Over the years he found himself very much involved in regional organisations. He was Chairman of the Caribbean Tourism Association and Chairman of the West Indies Associated States Council of Ministers.
In 1978, following the death of Bradshaw, Southwell was appointed Premier. Southwell died in 1979.
He hoped that his way of doing business would dispel fears and attract enough investors to broaden the industrial base.
Southwell was interested in the arts and in sports. He was President of the Mutual Improvement Society, and a devotee of the works of William Shakespeare. The first State’s Art Festival of 1964 was his brainchild. He was the founder of the Chief Minister’s Cricket XI in 1960 and later President of the St. Kitts Cricket Association. He was also an enthusiastic golfer. Southwell pioneered the economic diversification in St. Kitts and Nevis.
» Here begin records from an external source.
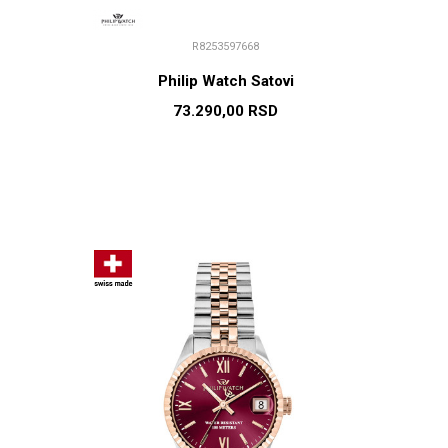
R8253597668
Philip Watch Satovi
73.290,00
RSD
U
DODAJ U KORPU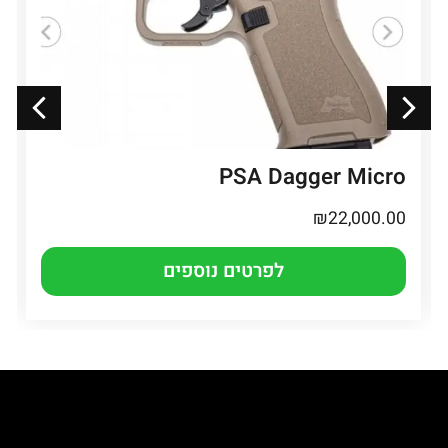
PSA Dagger Micro
₪
22,000.00
לפרטים נוספים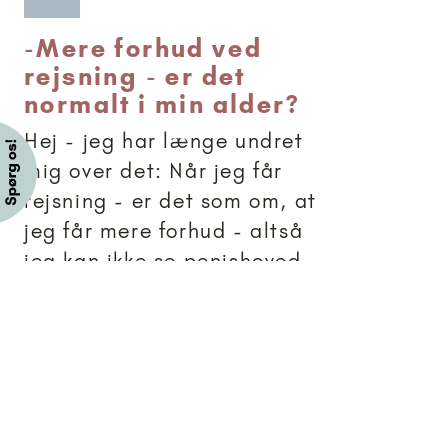
-
Mere forhud ved
rejsning - er det
normalt i min alder?
Hej - jeg har længe undret
mig over det: Når jeg får
rejsning - er det som om, at
jeg får mere forhud - altså
jeg kan ikke se penishoved.
Er det normalt i min alder?
Mig, 13 år
Brevkassesvar
Artikler anbefalet til 11+
11+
The industrial site is named in his honour and is called the C.A. Paul Southwell Industrial Park.
Joseph Nathaniel France, K.C.M.G., C.B.E., J.P. was born in Mount Lily, Nevis, on the 16th September, 1907 and came to St. Kitts at the tender age of 13 years to spend school holidays with his relatives at New Town, Basseterre.
Before the holidays ended, he was offered a job as Office Boy with the St. Kitts-Nevis Universal Benevolent Association Ltd., a friendly society then called "The Union.”
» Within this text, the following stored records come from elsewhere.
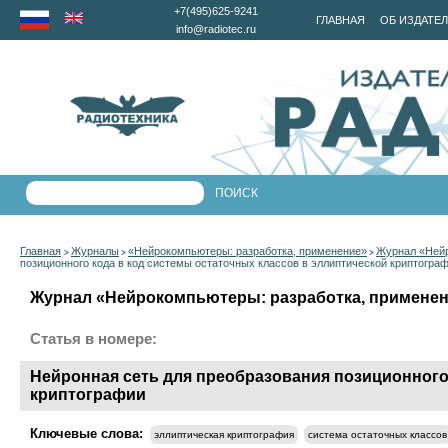
+7(495)625-9241
ГЛАВНАЯ
ОБ ИЗДАТЕ
info@radiotec.ru
Главная
Журналы
«Нейрокомпьютеры: разработка, применение»
Журнал «Нейр
>
>
>
позиционного кода в код системы остаточных классов в эллиптической криптогра
Журнал «Нейрокомпьютеры: разработка, применени
Статья в номере:
Нейронная сеть для преобразования позиционного
криптографии
Ключевые слова:
эллиптическая криптография
система остаточных классов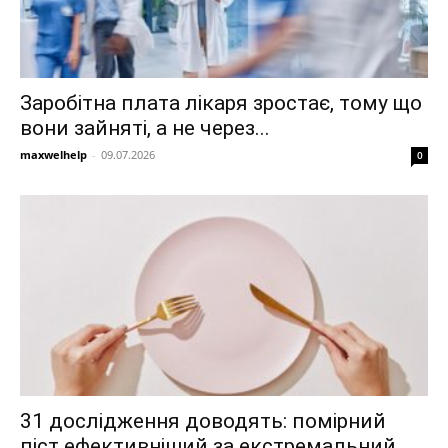
Заробітна плата лікаря зростає, тому що
вони зайняті, а не через...
maxwelhelp
-
09.07.2026
0
31 дослідження доводять: помірний
піст ефективніший за екстремальний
France later became a printer at the Progressive Printery Ltd., which was connected with the Universal Benevolent Association, which in 1921 started publication of a newspaper, The Union Messenger, edited by J. Matthew Sebastian, the father of the current Governor-General, Sir Cuthbert Montraville Sebastian.
As a champion of the underprivileged, the paper paved the way for the formation of the St. Kitts Workers' League Ltd. in 1932, afterwards renamed the St. Kitts-Nevis-Anguilla Labour Party.
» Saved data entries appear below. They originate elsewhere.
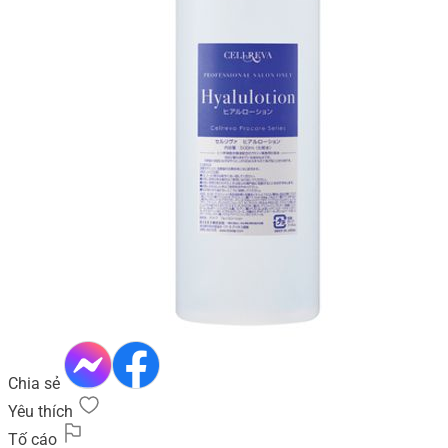
Chia sẻ
Yêu thích
Tố cáo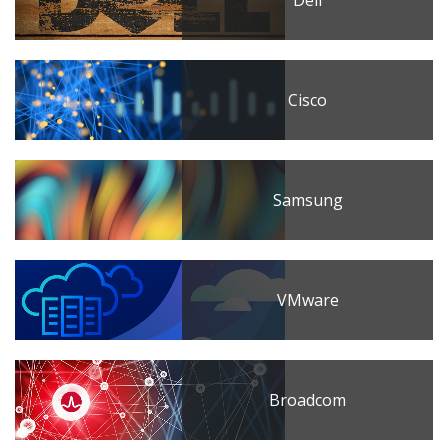
Cisco
Samsung
VMware
Broadcom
As a Director of the Workers' League, he was in the front line of Labour leaders filling the role of peacemaker on the scene of the Buckley’s Riots of 1935.
In 1938, France was elected Secretary of the Workers' League and was a member of the League's delegation which gave evidence before the Royal West India Commission of 1938-39 appointed to inquire into social and economic conditions in the British Caribbean.
In 1940, Mr. France was elected as the first General Secretary of the St. Kitts-Nevis Trades and Labour Union and was re-elected every year until his death on May 21st, 1997.
Mr. France was first elected to the St. Kitts-Nevis-Anguilla Parliament (Legislature) in July 1946 when there were just three (3) elected representatives provided for St. Kitts under the Constitution Ordinance of 1937. (The other two elected representatives on the Workers League ticket were the late revered Labour leader Comrade Robert Llewellyn Bradshaw and Maurice H. Davis, (the late Sir Maurice Davis) who went on to become Chief Justice of the West Indies Supreme Court.
Comrade France served as “Member for Social Services” (from 1952) before the full Ministerial System was introduced in 1960. He then became the Minister for Social Services (which included Education, Health and Social Affairs under the then Labour Administration headed by Chief Minister the Hon. C. A. Paul Southwell.
When the new hospital in Basseterre was put down at its present site in Buckley’s in 1967, it was named after him, on account of his invaluable service in the field of health and other related areas.
Mr. France successfully contested nine General Elections - 1946, 1952, 1957, 1961, 1966, 1971, 1975, 1980, 1984 - as a representative of the people of St. Kitts (representing the constituency and people of West Basseterre since 1952 when adult suffrage was introduced in the territory of St. Kitts-Nevis and Anguilla).
In 1978, he was graciously awarded the honour of Commander of the Most Excellent Order of the British Empire (C.B.E.) and in 1996, Knight Commander of St. Michael and St. George by Her Majesty the Queen.